Bu olaydan anlaşıldığı gibi, buradan bir meclis çıkması olanaksız. Meclis çıksa bile, bu sekterlikle ilk toplantıda dağılacaktır. Ancak, her forumun böyle olmadığını özellikle belirtelim. Bu tür sekterliklere, başta Yoğurtçu Parkı ve Maçka Parkı olmak üzere birçok forumda prim verilmiyor.

- Sonradan öğreniyoruz ki, yaklaşık 100 kişilik forumda, gençlerin azınlık olmalarının nedeni, daha önce, bu ulusalcı vurgu ve kürsüdeki orta yaş ve üstü egemenliği nedeniyle küstürülmeleri.

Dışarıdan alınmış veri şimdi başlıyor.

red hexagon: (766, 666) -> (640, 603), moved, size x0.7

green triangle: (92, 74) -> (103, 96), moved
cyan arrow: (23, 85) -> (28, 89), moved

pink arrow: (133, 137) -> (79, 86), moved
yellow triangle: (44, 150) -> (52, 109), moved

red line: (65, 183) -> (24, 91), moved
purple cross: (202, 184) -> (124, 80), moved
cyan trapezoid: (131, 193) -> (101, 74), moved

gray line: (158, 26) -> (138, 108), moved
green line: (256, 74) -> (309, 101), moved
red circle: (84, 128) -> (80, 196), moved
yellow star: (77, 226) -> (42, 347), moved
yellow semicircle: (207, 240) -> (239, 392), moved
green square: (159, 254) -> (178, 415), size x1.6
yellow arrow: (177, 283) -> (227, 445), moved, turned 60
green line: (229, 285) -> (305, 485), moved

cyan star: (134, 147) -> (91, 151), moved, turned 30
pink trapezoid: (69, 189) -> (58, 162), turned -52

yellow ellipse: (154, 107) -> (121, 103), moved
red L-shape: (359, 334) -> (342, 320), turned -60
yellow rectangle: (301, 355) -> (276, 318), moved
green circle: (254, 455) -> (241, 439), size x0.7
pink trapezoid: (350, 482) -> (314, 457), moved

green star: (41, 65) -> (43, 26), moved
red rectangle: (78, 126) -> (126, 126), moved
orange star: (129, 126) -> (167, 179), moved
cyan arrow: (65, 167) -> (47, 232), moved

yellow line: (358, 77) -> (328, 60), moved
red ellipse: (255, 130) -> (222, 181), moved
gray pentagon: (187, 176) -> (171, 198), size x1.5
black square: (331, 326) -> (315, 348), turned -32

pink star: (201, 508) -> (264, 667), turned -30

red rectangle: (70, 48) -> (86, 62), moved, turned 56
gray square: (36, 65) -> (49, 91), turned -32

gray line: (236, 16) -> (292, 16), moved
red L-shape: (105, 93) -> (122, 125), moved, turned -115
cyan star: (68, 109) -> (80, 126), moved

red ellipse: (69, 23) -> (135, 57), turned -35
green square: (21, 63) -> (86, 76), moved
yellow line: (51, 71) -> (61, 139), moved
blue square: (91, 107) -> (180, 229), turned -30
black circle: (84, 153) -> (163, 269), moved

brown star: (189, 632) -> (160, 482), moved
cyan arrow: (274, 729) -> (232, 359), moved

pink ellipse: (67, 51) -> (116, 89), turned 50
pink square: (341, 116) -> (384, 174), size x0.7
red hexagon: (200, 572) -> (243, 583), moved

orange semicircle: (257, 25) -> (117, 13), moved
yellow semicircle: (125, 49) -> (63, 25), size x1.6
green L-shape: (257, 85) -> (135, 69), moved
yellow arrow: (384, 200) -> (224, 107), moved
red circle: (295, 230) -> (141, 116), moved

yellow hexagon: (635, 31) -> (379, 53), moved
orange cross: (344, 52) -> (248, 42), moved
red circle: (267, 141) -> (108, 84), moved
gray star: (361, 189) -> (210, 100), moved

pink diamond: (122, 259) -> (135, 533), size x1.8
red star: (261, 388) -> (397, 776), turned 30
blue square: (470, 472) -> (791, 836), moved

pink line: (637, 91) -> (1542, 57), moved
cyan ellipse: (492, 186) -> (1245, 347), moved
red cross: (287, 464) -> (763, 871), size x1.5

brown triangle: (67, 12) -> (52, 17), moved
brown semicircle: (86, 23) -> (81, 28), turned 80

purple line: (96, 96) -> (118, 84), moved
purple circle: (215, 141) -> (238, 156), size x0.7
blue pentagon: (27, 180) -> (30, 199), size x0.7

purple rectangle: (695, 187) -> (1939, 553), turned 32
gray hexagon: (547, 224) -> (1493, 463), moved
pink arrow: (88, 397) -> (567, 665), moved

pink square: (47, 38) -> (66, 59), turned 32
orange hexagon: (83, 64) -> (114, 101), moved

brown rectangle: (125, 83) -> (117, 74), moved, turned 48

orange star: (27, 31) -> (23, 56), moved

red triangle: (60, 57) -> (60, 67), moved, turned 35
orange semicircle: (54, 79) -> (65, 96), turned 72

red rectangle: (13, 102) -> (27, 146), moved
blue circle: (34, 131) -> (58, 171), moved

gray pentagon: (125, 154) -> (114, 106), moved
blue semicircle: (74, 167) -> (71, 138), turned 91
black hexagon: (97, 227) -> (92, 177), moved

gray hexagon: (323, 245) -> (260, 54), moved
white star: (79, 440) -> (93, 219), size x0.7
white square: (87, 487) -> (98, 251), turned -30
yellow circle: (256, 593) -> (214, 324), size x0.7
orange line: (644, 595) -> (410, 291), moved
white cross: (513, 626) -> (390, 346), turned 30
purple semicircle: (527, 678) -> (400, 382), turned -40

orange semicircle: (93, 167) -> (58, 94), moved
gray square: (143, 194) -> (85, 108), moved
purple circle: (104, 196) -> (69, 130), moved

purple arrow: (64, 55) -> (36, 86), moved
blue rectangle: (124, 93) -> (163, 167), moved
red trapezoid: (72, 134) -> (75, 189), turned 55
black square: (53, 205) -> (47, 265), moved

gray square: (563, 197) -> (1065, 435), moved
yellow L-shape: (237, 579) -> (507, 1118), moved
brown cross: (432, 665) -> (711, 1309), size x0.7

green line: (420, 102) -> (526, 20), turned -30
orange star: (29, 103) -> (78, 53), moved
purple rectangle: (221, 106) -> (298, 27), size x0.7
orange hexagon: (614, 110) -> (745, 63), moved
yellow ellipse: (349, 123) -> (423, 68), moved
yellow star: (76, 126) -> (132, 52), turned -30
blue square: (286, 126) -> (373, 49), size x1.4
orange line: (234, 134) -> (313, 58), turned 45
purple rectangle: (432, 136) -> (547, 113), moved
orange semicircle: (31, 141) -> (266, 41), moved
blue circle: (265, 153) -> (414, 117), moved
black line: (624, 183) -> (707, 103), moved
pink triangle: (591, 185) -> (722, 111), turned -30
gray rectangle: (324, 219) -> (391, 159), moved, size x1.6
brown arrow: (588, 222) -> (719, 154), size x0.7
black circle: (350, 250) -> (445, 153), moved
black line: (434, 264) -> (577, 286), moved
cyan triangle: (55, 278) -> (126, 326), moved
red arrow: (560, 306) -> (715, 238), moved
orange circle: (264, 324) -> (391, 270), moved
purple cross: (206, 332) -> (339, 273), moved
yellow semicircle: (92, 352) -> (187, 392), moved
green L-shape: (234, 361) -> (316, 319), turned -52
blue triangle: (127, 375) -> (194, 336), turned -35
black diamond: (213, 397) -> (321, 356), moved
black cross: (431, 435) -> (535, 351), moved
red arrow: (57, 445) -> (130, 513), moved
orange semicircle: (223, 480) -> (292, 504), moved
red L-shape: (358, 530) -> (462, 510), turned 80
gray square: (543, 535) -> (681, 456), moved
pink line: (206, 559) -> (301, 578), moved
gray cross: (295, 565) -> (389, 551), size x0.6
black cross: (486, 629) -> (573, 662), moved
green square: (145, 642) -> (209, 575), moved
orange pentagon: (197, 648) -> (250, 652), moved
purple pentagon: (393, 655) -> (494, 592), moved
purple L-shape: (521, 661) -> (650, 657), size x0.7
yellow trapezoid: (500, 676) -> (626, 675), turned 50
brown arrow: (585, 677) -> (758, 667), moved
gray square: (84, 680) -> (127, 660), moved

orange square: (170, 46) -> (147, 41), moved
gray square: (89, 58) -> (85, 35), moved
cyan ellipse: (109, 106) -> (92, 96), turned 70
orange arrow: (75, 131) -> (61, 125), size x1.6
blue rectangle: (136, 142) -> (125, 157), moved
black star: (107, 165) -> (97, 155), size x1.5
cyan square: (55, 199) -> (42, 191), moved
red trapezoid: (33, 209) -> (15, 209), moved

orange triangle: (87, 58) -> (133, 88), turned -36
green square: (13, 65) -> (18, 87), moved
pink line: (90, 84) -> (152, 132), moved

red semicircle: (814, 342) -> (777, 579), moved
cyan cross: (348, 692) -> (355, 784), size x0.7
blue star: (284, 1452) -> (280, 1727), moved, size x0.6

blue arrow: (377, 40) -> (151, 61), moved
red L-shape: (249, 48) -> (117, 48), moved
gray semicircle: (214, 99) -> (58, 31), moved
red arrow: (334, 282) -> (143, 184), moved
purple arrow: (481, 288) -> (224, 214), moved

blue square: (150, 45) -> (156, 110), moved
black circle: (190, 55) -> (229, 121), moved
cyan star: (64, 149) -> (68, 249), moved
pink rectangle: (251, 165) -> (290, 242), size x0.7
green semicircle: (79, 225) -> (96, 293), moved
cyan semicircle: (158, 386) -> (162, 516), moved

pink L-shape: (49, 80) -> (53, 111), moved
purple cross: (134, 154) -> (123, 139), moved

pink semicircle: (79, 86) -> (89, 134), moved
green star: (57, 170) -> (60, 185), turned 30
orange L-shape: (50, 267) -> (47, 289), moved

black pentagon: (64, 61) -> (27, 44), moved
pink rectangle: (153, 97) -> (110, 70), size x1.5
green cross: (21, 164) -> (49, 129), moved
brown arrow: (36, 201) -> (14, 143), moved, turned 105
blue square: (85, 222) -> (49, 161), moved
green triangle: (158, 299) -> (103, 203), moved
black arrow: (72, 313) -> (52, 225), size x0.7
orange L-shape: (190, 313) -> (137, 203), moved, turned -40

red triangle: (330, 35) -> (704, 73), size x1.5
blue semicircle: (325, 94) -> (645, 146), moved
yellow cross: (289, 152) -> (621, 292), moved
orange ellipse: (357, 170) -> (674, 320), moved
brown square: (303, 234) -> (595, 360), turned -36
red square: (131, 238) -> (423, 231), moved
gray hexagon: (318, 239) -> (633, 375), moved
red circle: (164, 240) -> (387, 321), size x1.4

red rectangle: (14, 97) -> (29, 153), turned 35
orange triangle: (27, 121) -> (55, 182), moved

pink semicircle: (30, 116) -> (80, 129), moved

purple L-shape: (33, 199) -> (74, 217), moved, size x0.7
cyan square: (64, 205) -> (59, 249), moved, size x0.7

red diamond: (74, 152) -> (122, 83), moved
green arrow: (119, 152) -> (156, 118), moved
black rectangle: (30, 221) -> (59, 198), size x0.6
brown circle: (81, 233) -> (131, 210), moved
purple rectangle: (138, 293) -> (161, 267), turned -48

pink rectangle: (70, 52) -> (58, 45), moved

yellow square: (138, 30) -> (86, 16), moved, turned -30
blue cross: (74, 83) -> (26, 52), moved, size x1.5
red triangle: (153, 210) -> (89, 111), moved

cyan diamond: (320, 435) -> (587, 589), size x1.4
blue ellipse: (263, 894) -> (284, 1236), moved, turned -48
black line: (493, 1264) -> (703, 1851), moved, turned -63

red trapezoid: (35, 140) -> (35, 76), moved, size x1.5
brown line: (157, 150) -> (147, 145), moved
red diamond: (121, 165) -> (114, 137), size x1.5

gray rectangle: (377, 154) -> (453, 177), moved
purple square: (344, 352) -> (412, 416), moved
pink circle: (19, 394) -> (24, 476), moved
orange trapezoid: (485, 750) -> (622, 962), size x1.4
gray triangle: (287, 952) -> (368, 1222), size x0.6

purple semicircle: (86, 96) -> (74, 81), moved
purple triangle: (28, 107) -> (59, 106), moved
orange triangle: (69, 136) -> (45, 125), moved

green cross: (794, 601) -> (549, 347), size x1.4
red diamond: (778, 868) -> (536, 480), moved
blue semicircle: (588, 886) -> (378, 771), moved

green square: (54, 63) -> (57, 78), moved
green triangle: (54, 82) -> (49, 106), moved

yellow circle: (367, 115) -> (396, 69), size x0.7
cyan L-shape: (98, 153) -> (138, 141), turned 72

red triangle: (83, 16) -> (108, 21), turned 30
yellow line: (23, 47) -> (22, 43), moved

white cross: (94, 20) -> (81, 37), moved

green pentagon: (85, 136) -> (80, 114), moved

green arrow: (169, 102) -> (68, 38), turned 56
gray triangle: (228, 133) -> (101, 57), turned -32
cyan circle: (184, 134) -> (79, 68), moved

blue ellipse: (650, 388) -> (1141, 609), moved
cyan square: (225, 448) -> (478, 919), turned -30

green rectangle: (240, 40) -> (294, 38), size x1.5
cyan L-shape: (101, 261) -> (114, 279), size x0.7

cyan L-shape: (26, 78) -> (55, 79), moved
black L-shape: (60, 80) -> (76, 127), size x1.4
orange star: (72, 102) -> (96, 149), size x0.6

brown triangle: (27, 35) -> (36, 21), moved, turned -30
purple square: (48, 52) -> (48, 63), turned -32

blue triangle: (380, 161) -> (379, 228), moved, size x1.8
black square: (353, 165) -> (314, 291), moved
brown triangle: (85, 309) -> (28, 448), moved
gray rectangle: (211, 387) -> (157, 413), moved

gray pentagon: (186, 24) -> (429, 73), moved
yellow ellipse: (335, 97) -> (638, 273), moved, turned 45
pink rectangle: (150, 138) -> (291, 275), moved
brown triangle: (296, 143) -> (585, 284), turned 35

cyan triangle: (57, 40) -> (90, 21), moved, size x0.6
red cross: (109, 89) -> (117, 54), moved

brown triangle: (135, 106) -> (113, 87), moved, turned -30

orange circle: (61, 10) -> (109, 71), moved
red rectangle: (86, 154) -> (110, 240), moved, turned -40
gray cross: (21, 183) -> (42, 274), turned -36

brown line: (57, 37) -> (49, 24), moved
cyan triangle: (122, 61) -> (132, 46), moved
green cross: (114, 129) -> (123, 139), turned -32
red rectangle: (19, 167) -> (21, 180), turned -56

- Yine de, ilçe gençleri, tümüyle küsmüş değil. Az sayıdaki genç, forum önerilerini içeren bir mini-gazete hazırlamışlar. Bir arkası önü dolu A4 kağıdın ortadan ikiye bölünmesiyle oluşturulan 4 sayfalık gazetede, forumun talepleri şöyle sıralanıyor:

“- Birbirimizi dinlemeye çalışıp, anlamalıyız.
- Tek parti altında birleşilmeli.
- Forum için merkez bir parkımız yok. Park sorunu çözülmeli.
- Farklı partilere oy vererek AKP’yi tek parti kılıyoruz. Nerede, nasıl birleşmeliyiz?
- Demokratik platform ve halk meclisi oluşturulmalı.
- Direniş atölyeleri kurulmalı.
- Meydanda kolektif yaşam başlatılmalı.
- AKP’nin gerçek yüzünü barışçıl bir dil ve yöntem ile herkese anlatmalıyız.
- Hükümetin, kendi demokrasi yalanını kullanarak, direnişi hiçe sayıp İstanbul’da referanduma gitme dayatmasını reddediyoruz.
- YÖK kaldırılmalı. Sistemin dayattığı sınav yarışına son verilmeli.
- Barışçıl direniş devam etmeli.
- Roboski (Uludere Katliamı) ve Reyhanlının hesabı sorulmalı.
- Cumhuriyet kazanımları savunulmalıdır.
- Tecavüz ve kadına şiddet olaylarına sessiz kalınmamalı.
- Taşeronların kadrolaşma hakkını talep ediyoruz.”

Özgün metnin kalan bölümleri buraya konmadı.